Developing a consensus phosphopeptide binding
motif for p300 protein. The binding of: A,
full-length p300 protein, and B, full-length MDM2 protein,
to biotinylated-Ser20 phosphopeptides (amino acids 14-27
of human p53), as described previously (14), substituted with alanine
at the indicated positions were analyzed by ELISA. Increasing amounts
of biotinylated peptide (0, 0.01, 0.1, or 1 ng) were titrated onto
streptavidin-coated surfaces as indicated (14). The amount of p300 or
MDM2 protein bound is quantitated as luciferase activity (RLU) using a
peroxidase-linked secondary antibody coupled to anti-p300 or anti-MDM2
antibodies. C, the alanine scan of p53 derived the
putative consensus site for p300 in blue
(underlined) as
QXXXSPO3XXWKLL. An e-motif
search of a protein data base with these amino acids identified the
transcription factor UBF as containing BOX-I homology
domains and are shaded in green. D, the binding
of p300 to UBF or the p53-BOX-I peptide with or without a
phosphate substitution at the highlighted serine residue was analyzed
by ELISA as indicated in A. The amount of biotinylated
peptide titrated onto streptavidin-coated surfaces is as indicated.
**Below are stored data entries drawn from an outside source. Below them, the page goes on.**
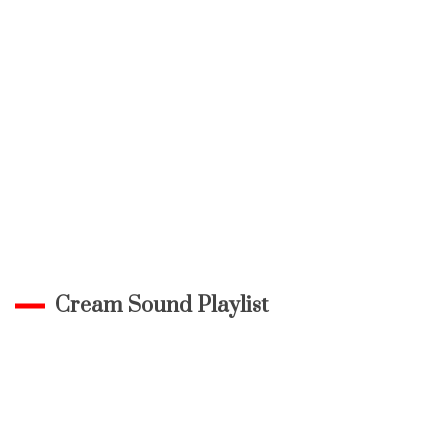
Cream Sound Playlist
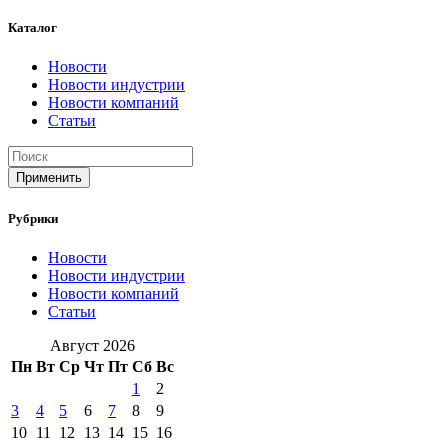
Каталог
Новости
Новости индустрии
Новости компаний
Статьи
Применить
Рубрики
Новости
Новости индустрии
Новости компаний
Статьи
Август 2026
Пн
Вт
Ср
Чт
Пт
Сб
Вс
1
2
3
4
5
6
7
8
9
10
11
12
13
14
15
16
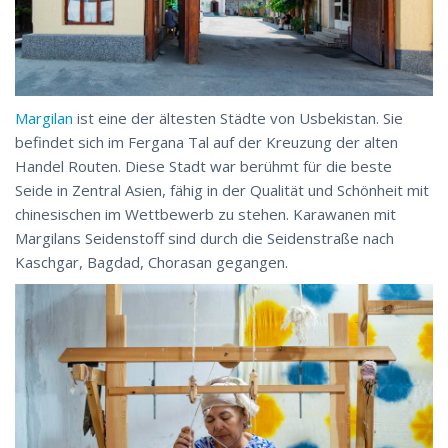
Margilan
ist eine der ältesten Städte von Usbekistan. Sie
befindet sich im Fergana Tal auf der Kreuzung der alten
Handel Routen. Diese Stadt war berühmt für die beste
Seide in Zentral Asien, fähig in der Qualität und Schönheit mit
chinesischen im Wettbewerb zu stehen. Karawanen mit
Margilans Seidenstoff sind durch die Seidenstraße nach
Kaschgar, Bagdad, Chorasan gegangen.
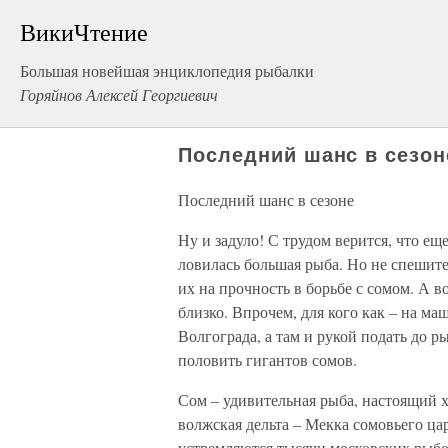
ВикиЧтение
Большая новейшая энциклопедия рыбалки
Горяйнов Алексей Георгиевич
Последний шанс в сезон
Последний шанс в сезоне
Ну и задуло! С трудом верится, что ещ
ловилась большая рыба. Но не спешите
их на прочность в борьбе с сомом. А во
близко. Впрочем, для кого как – на ма
Волгограда, а там и рукой подать до р
половить гигантов сомов.
Сом – удивительная рыба, настоящий х
волжская дельта – Мекка сомовьего ца
устремляются тысячи московских рыбол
The
amount of p300 protein bound is quantitated as luciferase activity
(RLU) using a peroxidase-linked secondary antibody coupled to an
anti-p300 antibody. UBF-1 has the strongest homology to the p300
consensus site in the C-terminal hydrophobic region
(SPO3XXWKLL). E, domain structure of
human p53. The conserved domains I through V, the tetramerization
motif, the polyproline domain, and C-terminal negative regulatory
domains (NRD1 and NRD2) are as indicated. The position of the p300- and
MDM2-binding sites in BOX-I, the p300 acetylation sites in
NRD1, and the ATM and CHK2 phosphorylation sites in BOX-I
are as indicated.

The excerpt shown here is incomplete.